SEOUL • A professor whose book about Japan's World War II-era military brothels angered Korean women who once worked there was acquitted this week of defaming the women.
The professor of Japanese literature at Sejong University in Seoul, Professor Park Yu Ha, published Comfort Women Of The Empire in 2013. She has since faced civil and criminal complaints from nine South Korean women who said they were forced to work at the brothels during the war.
A year ago, Prof Park lost a civil lawsuit when a court said she had defamed the women with "false" and "distorted" content in her book and ordered her to pay 10 million won (S$12,200) to each of the nine women. But on Wednesday, she won the criminal case.
In a case closely followed by the South Korean news media, a judge in Seoul's Eastern District Court ruled that her academic freedom must be protected.
"The opinions the defendant expressed in her book can invite criticism and objections and can even be abused by those who deny that the comfort women were forcibly mobilised," said Judge Lee Sang Yoon.
"But academic expressions must be protected not only when they are right but also when they are wrong."
Judge Lee said Prof Park's book should ultimately be judged by academics and citizens through free debate.
Prosecutors, who had asked the court to sentence Prof Park to three years in prison, have a week to appeal against the verdict.

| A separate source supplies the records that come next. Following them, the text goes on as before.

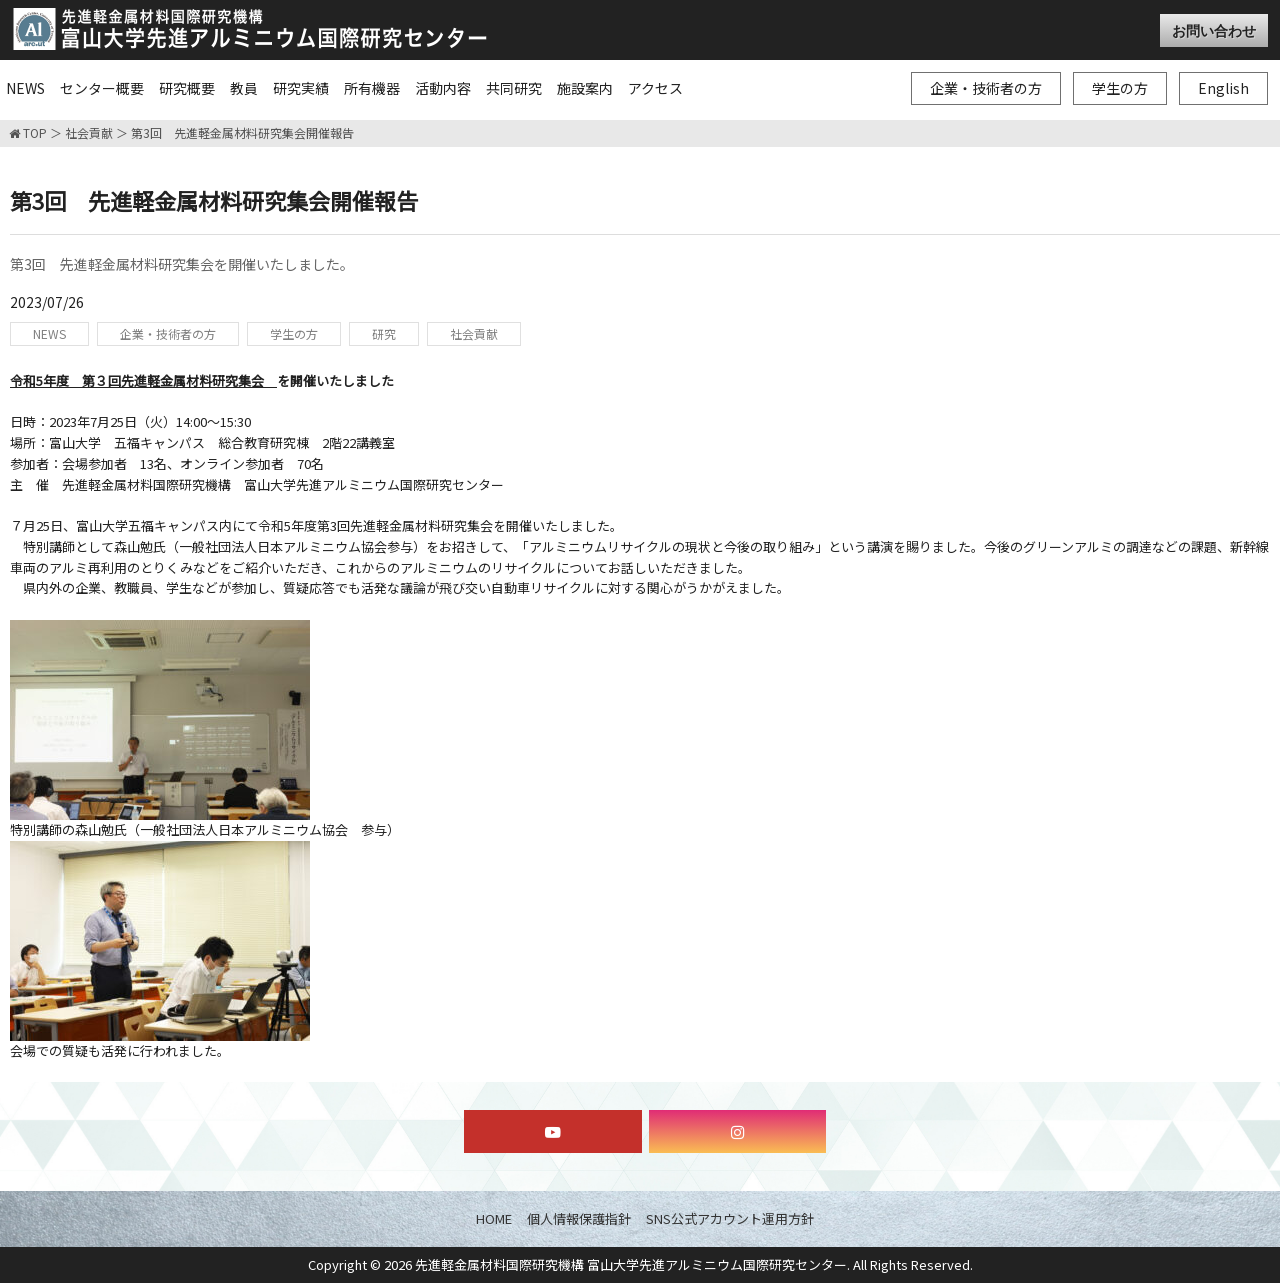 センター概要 (102, 88)
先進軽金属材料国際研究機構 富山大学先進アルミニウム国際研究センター (631, 1264)
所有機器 (372, 88)
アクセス (655, 88)
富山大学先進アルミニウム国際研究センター (250, 29)
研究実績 (301, 88)
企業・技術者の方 (986, 88)
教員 (244, 88)
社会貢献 (89, 133)
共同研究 (514, 88)
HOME (494, 1218)
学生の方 (1120, 88)
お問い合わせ (1214, 30)
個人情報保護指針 (579, 1218)
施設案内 (585, 88)
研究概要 (187, 88)
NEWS (25, 88)
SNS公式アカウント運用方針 (730, 1218)
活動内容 (443, 88)
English (1223, 88)
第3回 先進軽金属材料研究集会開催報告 (242, 133)
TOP (28, 133) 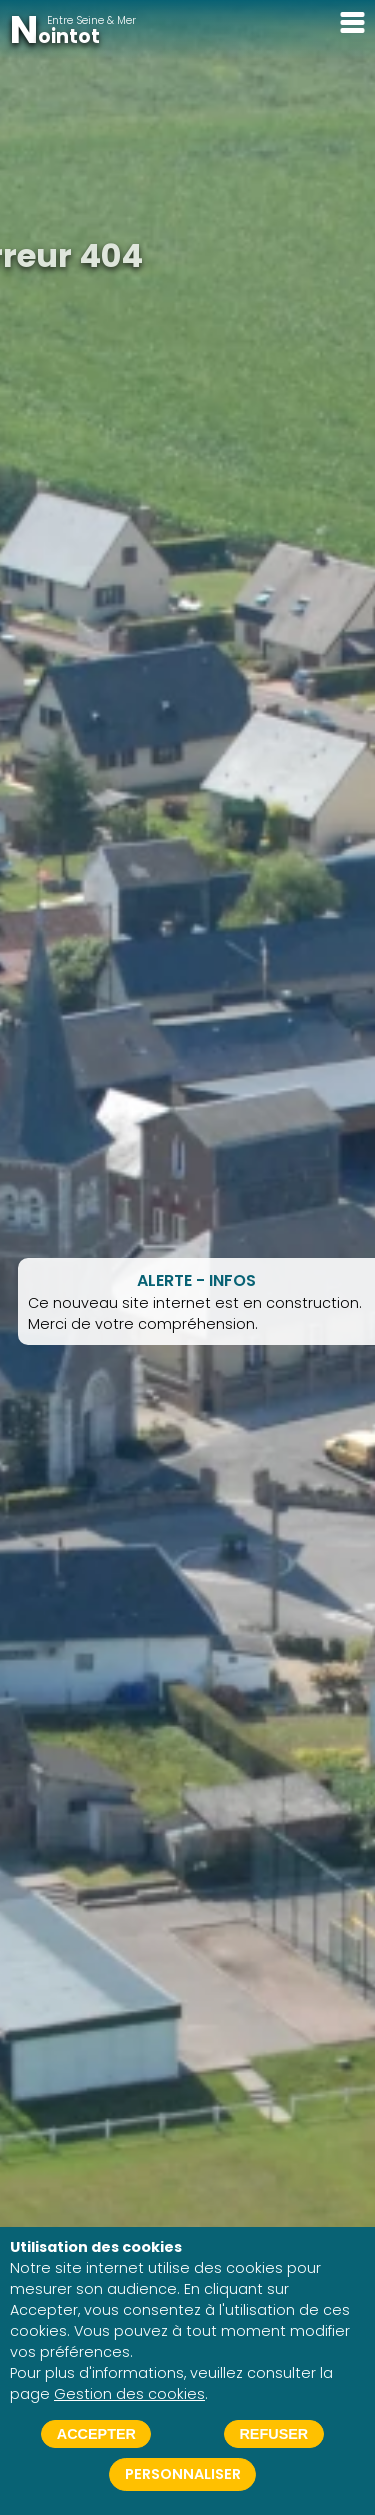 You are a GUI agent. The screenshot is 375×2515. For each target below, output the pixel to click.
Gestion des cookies (129, 2394)
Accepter (96, 2434)
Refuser (273, 2434)
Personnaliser (183, 2474)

When the judge read the verdict on Wednesday, 89-year-old Lee Yong Soo, one of the nine women, stood up and denounced it. She also called Prof Park a "pro-Japanese traitor", according to South Korean news reports.
The author welcomed the decision and said she had been fighting not against the women but against their advocates - including local academics and journalists - who she said would not tolerate any opinions different from the mainstream narrative about the women.
Many intellectuals in South Korea and Japan have warned that Prof Park's legal troubles illustrated how dangerous it can be to challenge conventional wisdom in South Korea about historically delicate issues.
In her book, Prof Park called for a more comprehensive view of the women in the brothels, euphemistically referred to by the Japanese as "comfort women".
They have been widely described in official South Korean history as young women forced or lured into sexual slavery. Prof Park argues that such a picture was only partly true.
She wrote that there was no evidence that the Japanese government was officially involved in, and therefore legally responsible for, forcibly recruiting the women from Korea, then a colony of Japan.
She said Korean collaborators, as well as private Japanese recruiters, were mainly responsible for placing Korean women, sometimes through coercion, in the "comfort stations".
She also said that life there included both rape and prostitution, and that some women developed a "comrade-like relationship" with Japanese soldiers.
Her critics in South Korea, including historians and former sex slaves, accuse her of selectively choosing historical data to parrot a view that many Japanese take on the issue.